**Your goal:** Within the entries below, find each line containing the word "Ramadan" and copy it.

**Data to process:**
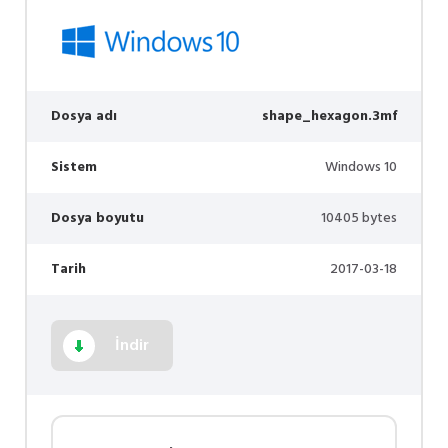
Dosya adı
shape_hexagon.3mf
Sistem
Windows 10
Dosya boyutu
10405 bytes
Tarih
2017-03-18
İndir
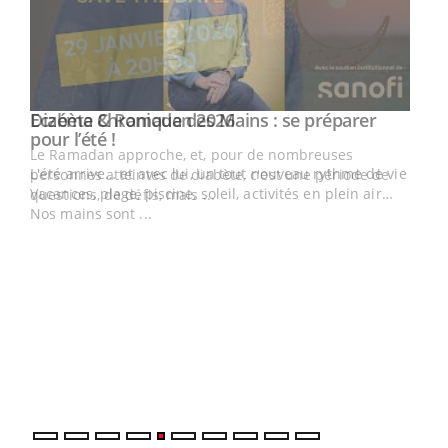
Youtube
Eczéma Chronique des Mains : se préparer
Diabète & Ramadan 2026
Youtube
Youtube
Youtube
pour l’été !
Le Ramadan approche, et, pour de nombreuses
L'été arrive… et avec lui, un tout nouveau rythme de vie !
personnes atteintes de diabète, c'est une période de
Vacances, plage, piscine, soleil, activités en plein air…
questions, de défis, mais ...
Nos mains sont ...
Un 
You
à l
Un é
mati
numé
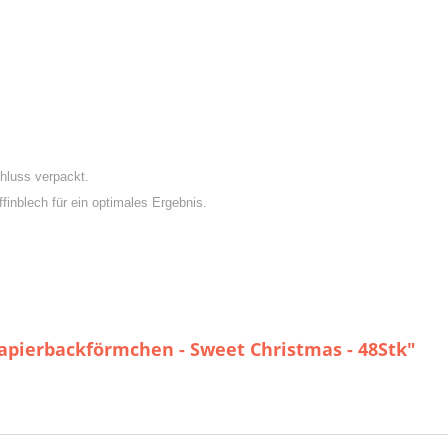
hluss verpackt.
inblech für ein optimales Ergebnis.
apierbackförmchen - Sweet Christmas - 48Stk"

**Your solution:**
Diabète & Ramadan 2026
Le Ramadan approche, et, pour de nombreuses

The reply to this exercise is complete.